CAH insider sale notice: 13,500 shares via Merrill on 08/19/2025
Rhea-AI Filing Summary
Cardinal Health Form 144 notice: The filing reports a proposed sale of 13,500 shares of common stock through Merrill (Columbus, OH) with an aggregate market value of $2,009,030. The securities are listed on the NYSE and total shares outstanding are reported as 238,793,647. The approximate sale date is 08/19/2025. The shares to be sold were acquired mostly on 08/15/2025 as restricted and performance stock vesting (3,863 restricted; 9,318 performance) and a smaller tranche on 02/15/2025 (319 restricted).
The filer certifies there are no undisclosed material adverse facts and notes no sales in the past three months. This is a routine insider sale notice required under Rule 144 describing the broker, quantity, acquisition dates and nature of acquisition.
Positive
- Complete transaction detail provided: broker, share count, aggregate value, exchange and approximate sale date are all disclosed
- Acquisition types disclosed: restricted stock and performance stock vesting dates are listed, improving transparency
- No prior sales reported in the past three months, simplifying Rule 144 aggregation
Negative
- None.
Insights
TL;DR: Routine Rule 144 notice for a modest insider sale; provides standard disclosure of vested shares and broker details.

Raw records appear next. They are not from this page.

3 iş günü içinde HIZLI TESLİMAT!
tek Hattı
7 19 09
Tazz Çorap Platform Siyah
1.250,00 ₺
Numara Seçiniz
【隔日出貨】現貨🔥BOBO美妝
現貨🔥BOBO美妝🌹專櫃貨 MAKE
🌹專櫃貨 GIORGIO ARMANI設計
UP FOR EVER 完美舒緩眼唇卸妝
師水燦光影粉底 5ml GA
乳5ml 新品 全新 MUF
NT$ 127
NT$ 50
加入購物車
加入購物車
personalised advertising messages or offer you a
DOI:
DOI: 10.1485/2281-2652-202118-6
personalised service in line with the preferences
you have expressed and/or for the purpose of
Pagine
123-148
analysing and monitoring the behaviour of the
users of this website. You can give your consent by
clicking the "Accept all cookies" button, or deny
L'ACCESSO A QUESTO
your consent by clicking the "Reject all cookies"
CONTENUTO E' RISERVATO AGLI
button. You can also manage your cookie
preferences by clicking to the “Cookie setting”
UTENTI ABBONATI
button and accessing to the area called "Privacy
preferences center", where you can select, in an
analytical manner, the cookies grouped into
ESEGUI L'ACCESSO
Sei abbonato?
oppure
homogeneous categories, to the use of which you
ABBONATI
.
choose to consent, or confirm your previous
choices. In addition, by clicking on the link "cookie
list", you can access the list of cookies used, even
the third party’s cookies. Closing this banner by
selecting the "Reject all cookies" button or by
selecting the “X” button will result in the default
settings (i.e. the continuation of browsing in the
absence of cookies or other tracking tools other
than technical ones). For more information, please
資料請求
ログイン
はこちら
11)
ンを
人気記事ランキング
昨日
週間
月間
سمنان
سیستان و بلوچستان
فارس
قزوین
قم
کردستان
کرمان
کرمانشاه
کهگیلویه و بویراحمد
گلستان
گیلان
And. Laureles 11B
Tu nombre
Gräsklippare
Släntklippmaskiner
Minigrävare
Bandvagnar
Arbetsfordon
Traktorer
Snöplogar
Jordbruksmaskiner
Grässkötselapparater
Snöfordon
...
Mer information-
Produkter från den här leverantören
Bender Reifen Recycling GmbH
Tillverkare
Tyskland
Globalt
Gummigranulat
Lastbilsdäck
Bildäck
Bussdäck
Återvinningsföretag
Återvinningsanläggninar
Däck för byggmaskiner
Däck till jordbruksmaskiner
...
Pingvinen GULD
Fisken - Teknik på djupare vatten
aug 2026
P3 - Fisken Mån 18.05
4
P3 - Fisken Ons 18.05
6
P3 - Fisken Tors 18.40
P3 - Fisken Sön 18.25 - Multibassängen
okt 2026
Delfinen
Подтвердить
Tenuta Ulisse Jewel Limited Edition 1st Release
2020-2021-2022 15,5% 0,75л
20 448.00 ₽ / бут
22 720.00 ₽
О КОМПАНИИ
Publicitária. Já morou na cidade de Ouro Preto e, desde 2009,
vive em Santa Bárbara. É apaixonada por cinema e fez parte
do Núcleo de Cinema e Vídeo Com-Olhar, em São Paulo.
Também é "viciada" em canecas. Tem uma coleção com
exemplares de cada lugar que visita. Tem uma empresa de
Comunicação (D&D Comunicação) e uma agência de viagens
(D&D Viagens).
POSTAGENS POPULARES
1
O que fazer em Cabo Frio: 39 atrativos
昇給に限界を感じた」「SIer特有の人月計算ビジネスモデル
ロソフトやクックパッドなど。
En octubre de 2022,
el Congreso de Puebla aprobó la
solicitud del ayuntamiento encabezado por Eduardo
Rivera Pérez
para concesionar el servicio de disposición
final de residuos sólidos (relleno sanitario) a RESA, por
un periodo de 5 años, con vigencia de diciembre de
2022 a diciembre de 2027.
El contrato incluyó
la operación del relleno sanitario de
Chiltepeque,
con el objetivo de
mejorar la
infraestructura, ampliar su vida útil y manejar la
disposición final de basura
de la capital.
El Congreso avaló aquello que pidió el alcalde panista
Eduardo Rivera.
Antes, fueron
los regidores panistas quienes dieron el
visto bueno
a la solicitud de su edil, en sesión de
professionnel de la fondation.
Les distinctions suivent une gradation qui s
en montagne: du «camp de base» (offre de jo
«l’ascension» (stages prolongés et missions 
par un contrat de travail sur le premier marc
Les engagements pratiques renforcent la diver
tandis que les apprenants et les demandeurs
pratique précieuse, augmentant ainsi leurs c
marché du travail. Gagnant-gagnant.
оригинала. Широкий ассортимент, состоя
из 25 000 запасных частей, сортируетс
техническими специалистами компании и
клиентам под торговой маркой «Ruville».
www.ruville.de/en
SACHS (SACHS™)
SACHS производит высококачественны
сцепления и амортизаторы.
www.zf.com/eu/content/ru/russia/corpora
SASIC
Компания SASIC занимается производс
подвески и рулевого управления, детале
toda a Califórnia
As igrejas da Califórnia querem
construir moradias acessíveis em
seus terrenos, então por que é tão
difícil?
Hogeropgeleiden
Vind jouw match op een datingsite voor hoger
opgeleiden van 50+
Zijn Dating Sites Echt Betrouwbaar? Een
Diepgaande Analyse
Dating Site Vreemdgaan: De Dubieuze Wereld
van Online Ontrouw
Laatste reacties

The filing documents a proposed disposition of 13,500 Cardinal Health common shares via Merrill with market value shown at $2,009,030 and an expected sale date of 08/19/2025. Acquisition details list restricted and performance stock vesting on 08/15/2025 and a small restricted grant on 02/15/2025. No sales reported in the prior three months. This is a compliance-focused disclosure that gives investors transparency into insider liquidity but does not itself provide operational or financial performance information.
TL;DR: Disclosure meets Rule 144 elements; the representation about no undisclosed material information is standard and important for compliance.
The notice includes the seller relationship to the issuer, broker identity, share counts, acquisition dates and types (restricted and performance stock vesting), and a certification about material information. Such filings are typical when insiders sell vested equity and serve to document compliance with securities-law resale conditions. The absence of reported sales in the prior three months simplifies aggregation considerations under Rule 144.